The twins, daughter Mutmainnah and
son Adi Maqatil, were just five when Dr. Salman Farsi, a medical
practitioner, was arrested from his Mumbai residence in the 2006
Malegaon blast case. Mutmainnah, an Arabic name means one who is
always peaceful and Adi Maqatil means the one who fights the evil.
With their mother Dr. Nafeesa, herself a medical practitioner,
alone to look after them it can be just imagined how they must
have spent the last five years.
After release from the jail, Dr. Salman wants to start medical practice afresh. However, his arrest
in the blast case has certainly influenced the choice of his
children's career.
"I will become a lawyer", Adi
Maqatil says in reply to a question. "I will become a journalist",
Mutmainnah quickly adds in reply to questions posed by
ummid.com about their career.
Ask them why and they say, "So that to
defend people who are framed in cooked up cases. So that no one
harm our father again."
Somewhat similar are the feelings of
Shabbir Ahmed Masihullah.
"Ask whatever you want.

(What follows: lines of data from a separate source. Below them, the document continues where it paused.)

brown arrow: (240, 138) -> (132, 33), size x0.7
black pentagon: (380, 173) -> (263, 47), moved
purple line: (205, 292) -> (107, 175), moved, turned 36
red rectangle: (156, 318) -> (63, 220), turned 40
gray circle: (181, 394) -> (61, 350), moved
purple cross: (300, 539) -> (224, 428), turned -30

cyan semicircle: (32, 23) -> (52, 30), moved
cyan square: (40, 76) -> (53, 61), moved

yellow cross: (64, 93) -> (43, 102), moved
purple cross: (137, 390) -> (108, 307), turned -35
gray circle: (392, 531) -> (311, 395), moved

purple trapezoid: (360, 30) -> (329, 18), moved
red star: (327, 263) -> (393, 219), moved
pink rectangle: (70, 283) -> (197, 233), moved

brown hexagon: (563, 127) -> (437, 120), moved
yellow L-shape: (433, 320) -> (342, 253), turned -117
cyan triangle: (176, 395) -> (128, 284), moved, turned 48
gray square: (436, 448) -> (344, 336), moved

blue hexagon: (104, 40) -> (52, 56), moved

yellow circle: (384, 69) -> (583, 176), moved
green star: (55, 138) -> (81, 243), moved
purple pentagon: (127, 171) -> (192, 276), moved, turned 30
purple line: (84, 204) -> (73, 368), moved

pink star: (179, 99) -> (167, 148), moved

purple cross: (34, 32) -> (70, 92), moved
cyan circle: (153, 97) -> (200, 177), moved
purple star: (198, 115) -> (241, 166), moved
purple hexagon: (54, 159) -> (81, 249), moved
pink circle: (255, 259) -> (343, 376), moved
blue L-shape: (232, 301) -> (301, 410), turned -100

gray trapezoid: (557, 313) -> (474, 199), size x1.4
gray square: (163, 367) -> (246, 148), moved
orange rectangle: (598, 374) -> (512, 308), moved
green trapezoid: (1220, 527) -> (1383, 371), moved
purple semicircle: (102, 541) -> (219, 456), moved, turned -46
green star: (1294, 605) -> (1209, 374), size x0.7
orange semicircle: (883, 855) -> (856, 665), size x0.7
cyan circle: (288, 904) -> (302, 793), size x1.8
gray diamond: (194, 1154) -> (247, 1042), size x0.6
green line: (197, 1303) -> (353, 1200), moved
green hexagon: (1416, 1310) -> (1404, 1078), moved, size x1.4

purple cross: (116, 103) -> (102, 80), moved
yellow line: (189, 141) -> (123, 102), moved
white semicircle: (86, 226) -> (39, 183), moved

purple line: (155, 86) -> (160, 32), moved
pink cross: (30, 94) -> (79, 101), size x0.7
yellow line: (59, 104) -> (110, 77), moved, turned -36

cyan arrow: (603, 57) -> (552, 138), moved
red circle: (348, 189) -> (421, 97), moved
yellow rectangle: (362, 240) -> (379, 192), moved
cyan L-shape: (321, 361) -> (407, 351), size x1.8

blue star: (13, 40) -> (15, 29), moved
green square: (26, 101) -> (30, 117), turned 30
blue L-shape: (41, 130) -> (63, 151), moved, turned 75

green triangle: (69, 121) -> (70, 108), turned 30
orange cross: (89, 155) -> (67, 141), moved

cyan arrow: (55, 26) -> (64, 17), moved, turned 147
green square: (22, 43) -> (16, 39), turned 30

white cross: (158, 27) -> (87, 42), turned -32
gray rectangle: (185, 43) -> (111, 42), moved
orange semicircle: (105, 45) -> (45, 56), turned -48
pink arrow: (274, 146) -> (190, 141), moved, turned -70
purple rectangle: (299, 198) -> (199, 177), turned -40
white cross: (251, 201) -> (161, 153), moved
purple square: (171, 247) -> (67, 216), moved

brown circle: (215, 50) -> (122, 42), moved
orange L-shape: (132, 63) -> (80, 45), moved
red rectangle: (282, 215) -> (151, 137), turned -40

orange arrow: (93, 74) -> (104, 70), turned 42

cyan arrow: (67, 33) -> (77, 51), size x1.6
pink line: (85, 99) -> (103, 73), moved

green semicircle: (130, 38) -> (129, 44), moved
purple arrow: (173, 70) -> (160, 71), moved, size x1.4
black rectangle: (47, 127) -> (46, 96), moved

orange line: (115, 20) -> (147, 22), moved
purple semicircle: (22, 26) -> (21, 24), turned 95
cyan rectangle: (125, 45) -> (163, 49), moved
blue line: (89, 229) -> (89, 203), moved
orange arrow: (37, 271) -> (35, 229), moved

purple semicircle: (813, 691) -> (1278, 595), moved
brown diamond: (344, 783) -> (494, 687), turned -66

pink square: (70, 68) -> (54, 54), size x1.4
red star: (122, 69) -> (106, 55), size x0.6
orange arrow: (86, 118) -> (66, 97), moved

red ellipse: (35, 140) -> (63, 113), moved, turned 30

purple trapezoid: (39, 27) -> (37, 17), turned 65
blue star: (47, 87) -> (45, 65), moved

But please
don't ask anything about our experience in jail", he requests even
before the journalists put a question.
Flanked by his children, he is
receiving visitors while sitting in the veranda of his house.
The place has seen hectic activities in last five years. For, Shabbir's elder brother Jameel Ahmed and Dr. Farogh Makhdomi's
father Iqbal Makdomi - relatively sound economically and educated,
are the two who fought the cases not only for their kin but also
for others booked in the case.
And, how the arrest of these youth
has impacted their entire families can be gauged from the fact
that, like Dr. Salman's children, here again Jameel's son
Afzal Nawaz, who had completed Chartered Accountant (CA)
Foundation when his uncle Shabbir was arrested, left it incomplete
and switched instead to LLB - a Lawyer's degree.
“After uncle’s arrest, my father knocked at every door… but no lawyer
was ready to take his case. He would go with hope everyday
but saddened he would return. No one was ready to believe that my
uncle was innocent and wrongly framed in the case. For them, his
was a very weak case to defend. It was then that I changed my
mind, dumped CA study in the middle and decided to become a lawyer”,
says Afzal while talking to ummid.com.
The story of Noorulhoda Shamsuddoha
is even more tragic. He was arrested in the case just few days
after marriage. Ironically, the investigating officers claimed
that the conspiracy of the 2006 Malegaon blast was hatched when
the accused met at Noorulhoda's wedding.
"How can one conspire for such a
heinous crime during one's own marriage cremony?", his father repeats the
question he has asked numerous times in the last five years to visiting journalists.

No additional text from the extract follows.